## Assignment
Copy out the records below exactly as they appear.
*** Begin section ***
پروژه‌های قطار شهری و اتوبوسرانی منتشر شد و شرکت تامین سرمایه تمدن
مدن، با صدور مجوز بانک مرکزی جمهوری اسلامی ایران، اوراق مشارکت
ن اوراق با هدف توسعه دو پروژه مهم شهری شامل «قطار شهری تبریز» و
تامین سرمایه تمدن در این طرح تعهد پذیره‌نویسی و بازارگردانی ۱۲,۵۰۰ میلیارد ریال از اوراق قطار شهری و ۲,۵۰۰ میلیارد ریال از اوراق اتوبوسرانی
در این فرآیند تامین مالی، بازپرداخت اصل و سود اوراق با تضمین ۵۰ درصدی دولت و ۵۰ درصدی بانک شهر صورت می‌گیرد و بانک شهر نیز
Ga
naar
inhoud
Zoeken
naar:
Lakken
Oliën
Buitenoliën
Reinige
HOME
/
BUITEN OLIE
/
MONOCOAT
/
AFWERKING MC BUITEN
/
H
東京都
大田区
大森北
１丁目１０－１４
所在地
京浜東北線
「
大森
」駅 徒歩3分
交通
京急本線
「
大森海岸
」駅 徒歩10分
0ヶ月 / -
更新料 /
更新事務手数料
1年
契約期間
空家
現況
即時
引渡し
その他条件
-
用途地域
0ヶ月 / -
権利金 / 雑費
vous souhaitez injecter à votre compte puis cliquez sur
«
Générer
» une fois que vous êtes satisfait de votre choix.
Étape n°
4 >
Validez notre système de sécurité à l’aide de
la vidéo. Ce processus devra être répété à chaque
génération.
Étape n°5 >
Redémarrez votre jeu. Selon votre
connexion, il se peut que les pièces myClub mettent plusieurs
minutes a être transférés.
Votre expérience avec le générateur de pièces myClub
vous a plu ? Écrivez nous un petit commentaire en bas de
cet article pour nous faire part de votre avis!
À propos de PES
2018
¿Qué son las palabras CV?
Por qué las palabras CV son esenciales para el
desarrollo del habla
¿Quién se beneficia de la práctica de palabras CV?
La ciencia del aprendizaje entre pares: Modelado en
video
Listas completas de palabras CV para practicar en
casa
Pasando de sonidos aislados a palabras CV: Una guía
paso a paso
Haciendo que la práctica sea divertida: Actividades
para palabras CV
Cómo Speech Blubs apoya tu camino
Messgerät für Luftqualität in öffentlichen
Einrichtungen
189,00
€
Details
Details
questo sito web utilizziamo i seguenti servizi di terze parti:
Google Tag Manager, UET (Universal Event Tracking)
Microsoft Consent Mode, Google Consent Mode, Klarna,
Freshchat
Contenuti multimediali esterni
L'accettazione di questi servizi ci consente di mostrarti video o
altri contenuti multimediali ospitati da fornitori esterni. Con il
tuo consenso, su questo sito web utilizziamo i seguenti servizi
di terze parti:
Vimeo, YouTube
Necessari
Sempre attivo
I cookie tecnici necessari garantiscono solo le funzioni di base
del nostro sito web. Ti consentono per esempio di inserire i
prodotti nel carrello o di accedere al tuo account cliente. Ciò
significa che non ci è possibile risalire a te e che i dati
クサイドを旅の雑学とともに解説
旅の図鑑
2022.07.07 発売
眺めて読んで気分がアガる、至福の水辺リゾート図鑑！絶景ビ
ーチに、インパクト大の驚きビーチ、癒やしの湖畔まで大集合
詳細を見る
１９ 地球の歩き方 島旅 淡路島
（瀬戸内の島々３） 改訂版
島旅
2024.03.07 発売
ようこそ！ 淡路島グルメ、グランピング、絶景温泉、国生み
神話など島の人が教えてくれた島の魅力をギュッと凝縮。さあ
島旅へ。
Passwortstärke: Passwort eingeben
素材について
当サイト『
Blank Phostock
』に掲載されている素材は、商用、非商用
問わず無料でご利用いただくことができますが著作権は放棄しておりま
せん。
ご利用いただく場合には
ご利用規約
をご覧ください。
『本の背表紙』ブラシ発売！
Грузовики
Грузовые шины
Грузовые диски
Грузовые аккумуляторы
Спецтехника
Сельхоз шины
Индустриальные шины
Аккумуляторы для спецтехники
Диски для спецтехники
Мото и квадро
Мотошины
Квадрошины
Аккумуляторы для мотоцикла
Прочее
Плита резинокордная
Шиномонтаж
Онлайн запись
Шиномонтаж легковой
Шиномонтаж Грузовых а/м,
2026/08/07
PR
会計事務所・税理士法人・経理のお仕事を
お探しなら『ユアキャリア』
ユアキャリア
*** End section ***
## Output below
پروژه‌های قطار شهری و اتوبوسرانی منتشر شد و شرکت تامین سرمایه تمدن
مدن، با صدور مجوز بانک مرکزی جمهوری اسلامی ایران، اوراق مشارکت
ن اوراق با هدف توسعه دو پروژه مهم شهری شامل «قطار شهری تبریز» و
تامین سرمایه تمدن در این طرح تعهد پذیره‌نویسی و بازارگردانی ۱۲,۵۰۰ میلیارد ریال از اوراق قطار شهری و ۲,۵۰۰ میلیارد ریال از اوراق اتوبوسرانی
در این فرآیند تامین مالی، بازپرداخت اصل و سود اوراق با تضمین ۵۰ درصدی دولت و ۵۰ درصدی بانک شهر صورت می‌گیرد و بانک شهر نیز
Ga
naar
inhoud
Zoeken
naar:
Lakken
Oliën
Buitenoliën
Reinige
HOME
/
BUITEN OLIE
/
MONOCOAT
/
AFWERKING MC BUITEN
/
H
東京都
大田区
大森北
１丁目１０－１４
所在地
京浜東北線
「
大森
」駅 徒歩3分
交通
京急本線
「
大森海岸
」駅 徒歩10分
0ヶ月 / -
更新料 /
更新事務手数料
1年
契約期間
空家
現況
即時
引渡し
その他条件
-
用途地域
0ヶ月 / -
権利金 / 雑費
vous souhaitez injecter à votre compte puis cliquez sur
«
Générer
» une fois que vous êtes satisfait de votre choix.
Étape n°
4 >
Validez notre système de sécurité à l’aide de
la vidéo. Ce processus devra être répété à chaque
génération.
Étape n°5 >
Redémarrez votre jeu. Selon votre
connexion, il se peut que les pièces myClub mettent plusieurs
minutes a être transférés.
Votre expérience avec le générateur de pièces myClub
vous a plu ? Écrivez nous un petit commentaire en bas de
cet article pour nous faire part de votre avis!
À propos de PES
2018
¿Qué son las palabras CV?
Por qué las palabras CV son esenciales para el
desarrollo del habla
¿Quién se beneficia de la práctica de palabras CV?
La ciencia del aprendizaje entre pares: Modelado en
video
Listas completas de palabras CV para practicar en
casa
Pasando de sonidos aislados a palabras CV: Una guía
paso a paso
Haciendo que la práctica sea divertida: Actividades
para palabras CV
Cómo Speech Blubs apoya tu camino
Messgerät für Luftqualität in öffentlichen
Einrichtungen
189,00
€
Details
Details
questo sito web utilizziamo i seguenti servizi di terze parti:
Google Tag Manager, UET (Universal Event Tracking)
Microsoft Consent Mode, Google Consent Mode, Klarna,
Freshchat
Contenuti multimediali esterni
L'accettazione di questi servizi ci consente di mostrarti video o
altri contenuti multimediali ospitati da fornitori esterni. Con il
tuo consenso, su questo sito web utilizziamo i seguenti servizi
di terze parti:
Vimeo, YouTube
Necessari
Sempre attivo
I cookie tecnici necessari garantiscono solo le funzioni di base
del nostro sito web. Ti consentono per esempio di inserire i
prodotti nel carrello o di accedere al tuo account cliente. Ciò
significa che non ci è possibile risalire a te e che i dati
クサイドを旅の雑学とともに解説
旅の図鑑
2022.07.07 発売
眺めて読んで気分がアガる、至福の水辺リゾート図鑑！絶景ビ
ーチに、インパクト大の驚きビーチ、癒やしの湖畔まで大集合
詳細を見る
１９ 地球の歩き方 島旅 淡路島
（瀬戸内の島々３） 改訂版
島旅
2024.03.07 発売
ようこそ！ 淡路島グルメ、グランピング、絶景温泉、国生み
神話など島の人が教えてくれた島の魅力をギュッと凝縮。さあ
島旅へ。
Passwortstärke: Passwort eingeben
素材について
当サイト『
Blank Phostock
』に掲載されている素材は、商用、非商用
問わず無料でご利用いただくことができますが著作権は放棄しておりま
せん。
ご利用いただく場合には
ご利用規約
をご覧ください。
『本の背表紙』ブラシ発売！
Грузовики
Грузовые шины
Грузовые диски
Грузовые аккумуляторы
Спецтехника
Сельхоз шины
Индустриальные шины
Аккумуляторы для спецтехники
Диски для спецтехники
Мото и квадро
Мотошины
Квадрошины
Аккумуляторы для мотоцикла
Прочее
Плита резинокордная
Шиномонтаж
Онлайн запись
Шиномонтаж легковой
Шиномонтаж Грузовых а/м,
2026/08/07
PR
会計事務所・税理士法人・経理のお仕事を
お探しなら『ユアキャリア』
ユアキャリア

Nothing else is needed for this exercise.